Your reply is to be the lines below, exactly as written, with images omitted.

-------------------------

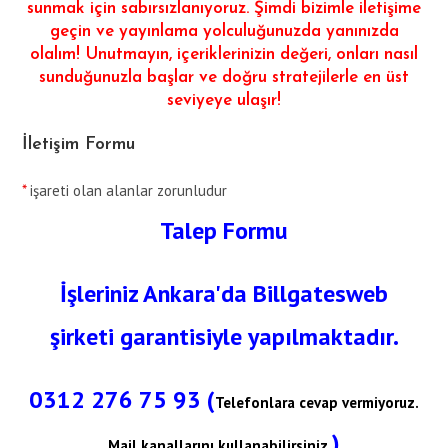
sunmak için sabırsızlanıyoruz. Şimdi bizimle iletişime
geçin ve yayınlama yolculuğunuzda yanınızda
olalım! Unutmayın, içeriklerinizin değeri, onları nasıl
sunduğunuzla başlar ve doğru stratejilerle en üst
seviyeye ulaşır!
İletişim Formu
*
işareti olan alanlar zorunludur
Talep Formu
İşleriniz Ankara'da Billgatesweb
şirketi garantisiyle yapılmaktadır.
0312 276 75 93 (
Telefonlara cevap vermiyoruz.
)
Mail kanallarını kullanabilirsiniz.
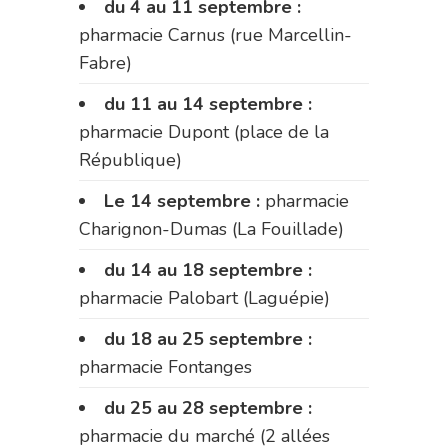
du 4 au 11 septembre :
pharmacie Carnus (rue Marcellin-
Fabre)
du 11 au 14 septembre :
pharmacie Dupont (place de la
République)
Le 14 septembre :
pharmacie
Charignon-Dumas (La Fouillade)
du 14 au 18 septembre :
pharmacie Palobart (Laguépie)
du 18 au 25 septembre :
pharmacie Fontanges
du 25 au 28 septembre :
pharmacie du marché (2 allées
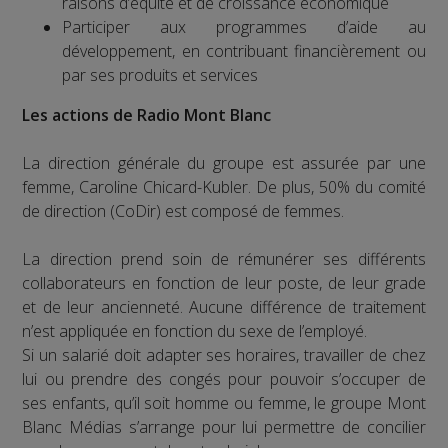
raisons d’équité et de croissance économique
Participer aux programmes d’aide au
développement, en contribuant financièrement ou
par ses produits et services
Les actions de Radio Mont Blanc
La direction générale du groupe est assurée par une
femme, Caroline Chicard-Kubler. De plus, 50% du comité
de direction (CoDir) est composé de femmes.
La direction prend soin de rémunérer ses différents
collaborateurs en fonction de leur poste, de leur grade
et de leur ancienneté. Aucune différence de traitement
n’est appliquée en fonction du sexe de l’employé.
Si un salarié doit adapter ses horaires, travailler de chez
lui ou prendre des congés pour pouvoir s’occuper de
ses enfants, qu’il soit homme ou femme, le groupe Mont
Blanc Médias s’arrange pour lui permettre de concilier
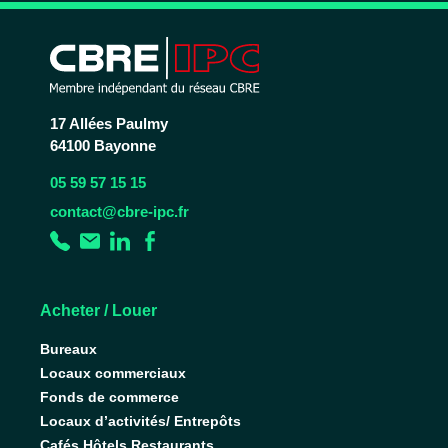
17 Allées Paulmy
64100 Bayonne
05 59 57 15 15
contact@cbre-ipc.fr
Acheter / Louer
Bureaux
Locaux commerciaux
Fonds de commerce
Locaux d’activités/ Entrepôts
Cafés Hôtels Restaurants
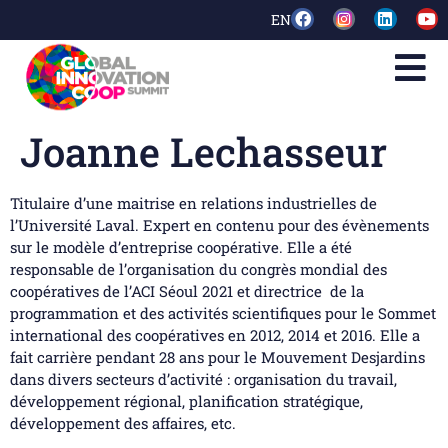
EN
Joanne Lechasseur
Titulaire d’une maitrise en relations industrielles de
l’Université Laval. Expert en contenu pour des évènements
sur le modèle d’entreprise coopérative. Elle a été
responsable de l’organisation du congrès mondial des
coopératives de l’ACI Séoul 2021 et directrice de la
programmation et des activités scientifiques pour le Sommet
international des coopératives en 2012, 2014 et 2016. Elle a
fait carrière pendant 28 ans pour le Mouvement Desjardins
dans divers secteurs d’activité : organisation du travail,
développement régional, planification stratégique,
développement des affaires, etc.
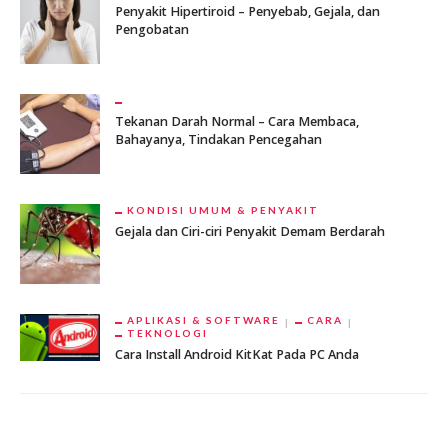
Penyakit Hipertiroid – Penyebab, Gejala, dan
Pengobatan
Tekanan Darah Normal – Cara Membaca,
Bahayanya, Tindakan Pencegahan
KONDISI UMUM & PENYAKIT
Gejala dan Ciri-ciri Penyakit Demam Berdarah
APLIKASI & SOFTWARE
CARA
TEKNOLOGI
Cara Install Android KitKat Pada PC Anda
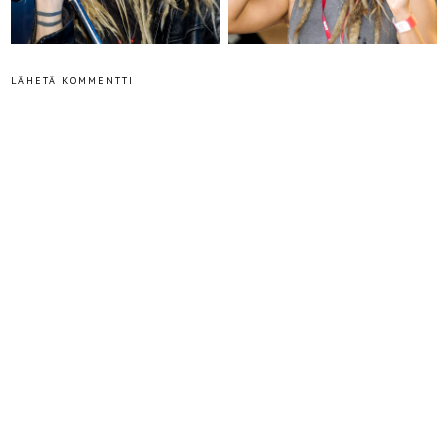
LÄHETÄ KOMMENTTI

-------------------------

• [Expected answer]:
sunmak için sabırsızlanıyoruz. Şimdi bizimle iletişime
geçin ve yayınlama yolculuğunuzda yanınızda
olalım! Unutmayın, içeriklerinizin değeri, onları nasıl
sunduğunuzla başlar ve doğru stratejilerle en üst
seviyeye ulaşır!
İletişim Formu
*
işareti olan alanlar zorunludur
Talep Formu
İşleriniz Ankara'da Billgatesweb
şirketi garantisiyle yapılmaktadır.
0312 276 75 93 (
Telefonlara cevap vermiyoruz.
)
Mail kanallarını kullanabilirsiniz.
du 4 au 11 septembre :
pharmacie Carnus (rue Marcellin-
Fabre)
du 11 au 14 septembre :
pharmacie Dupont (place de la
République)
Le 14 septembre :
pharmacie
Charignon-Dumas (La Fouillade)
du 14 au 18 septembre :
pharmacie Palobart (Laguépie)
du 18 au 25 septembre :
pharmacie Fontanges
du 25 au 28 septembre :
pharmacie du marché (2 allées
raisons d’équité et de croissance économique
Participer aux programmes d’aide au
développement, en contribuant financièrement ou
par ses produits et services
Les actions de Radio Mont Blanc
La direction générale du groupe est assurée par une
femme, Caroline Chicard-Kubler. De plus, 50% du comité
de direction (CoDir) est composé de femmes.
La direction prend soin de rémunérer ses différents
collaborateurs en fonction de leur poste, de leur grade
et de leur ancienneté. Aucune différence de traitement
n’est appliquée en fonction du sexe de l’employé.
Si un salarié doit adapter ses horaires, travailler de chez
lui ou prendre des congés pour pouvoir s’occuper de
ses enfants, qu’il soit homme ou femme, le groupe Mont
Blanc Médias s’arrange pour lui permettre de concilier
17 Allées Paulmy
64100 Bayonne
05 59 57 15 15
contact@cbre-ipc.fr
Acheter / Louer
Bureaux
Locaux commerciaux
Fonds de commerce
Locaux d’activités/ Entrepôts
Cafés Hôtels Restaurants
EN
Joanne Lechasseur
Titulaire d’une maitrise en relations industrielles de
l’Université Laval. Expert en contenu pour des évènements
sur le modèle d’entreprise coopérative. Elle a été
responsable de l’organisation du congrès mondial des
coopératives de l’ACI Séoul 2021 et directrice de la
programmation et des activités scientifiques pour le Sommet
international des coopératives en 2012, 2014 et 2016. Elle a
fait carrière pendant 28 ans pour le Mouvement Desjardins
dans divers secteurs d’activité : organisation du travail,
développement régional, planification stratégique,
développement des affaires, etc.
Penyakit Hipertiroid – Penyebab, Gejala, dan
Pengobatan
Tekanan Darah Normal – Cara Membaca,
Bahayanya, Tindakan Pencegahan
KONDISI UMUM & PENYAKIT
Gejala dan Ciri-ciri Penyakit Demam Berdarah
APLIKASI & SOFTWARE
CARA
TEKNOLOGI
Cara Install Android KitKat Pada PC Anda
LÄHETÄ KOMMENTTI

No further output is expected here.